--- START ---
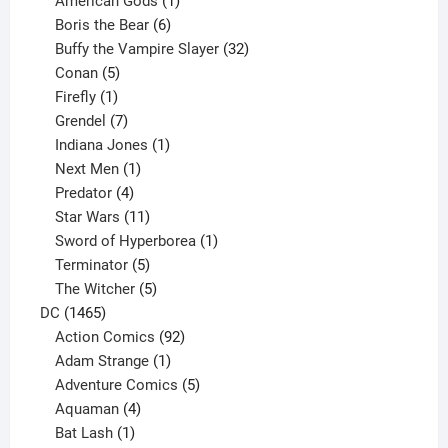
American Gods
1
product
6
Boris the Bear
6
products
32
Buffy the Vampire Slayer
32
5
products
Conan
5
products
1
Firefly
1
product
7
Grendel
7
products
1
Indiana Jones
1
1
product
Next Men
1
product
4
Predator
4
products
11
Star Wars
11
products
1
Sword of Hyperborea
1
5
product
Terminator
5
products
5
The Witcher
5
1465
products
DC
1465
products
92
Action Comics
92
products
1
Adam Strange
1
product
5
Adventure Comics
5
4
products
Aquaman
4
products
1
Bat Lash
1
--- END ---
→ Problem description
Print all records verbatim, excluding pictures.

→ Written solution
American Gods
1
product
6
Boris the Bear
6
products
32
Buffy the Vampire Slayer
32
5
products
Conan
5
products
1
Firefly
1
product
7
Grendel
7
products
1
Indiana Jones
1
1
product
Next Men
1
product
4
Predator
4
products
11
Star Wars
11
products
1
Sword of Hyperborea
1
5
product
Terminator
5
products
5
The Witcher
5
1465
products
DC
1465
products
92
Action Comics
92
products
1
Adam Strange
1
product
5
Adventure Comics
5
4
products
Aquaman
4
products
1
Bat Lash
1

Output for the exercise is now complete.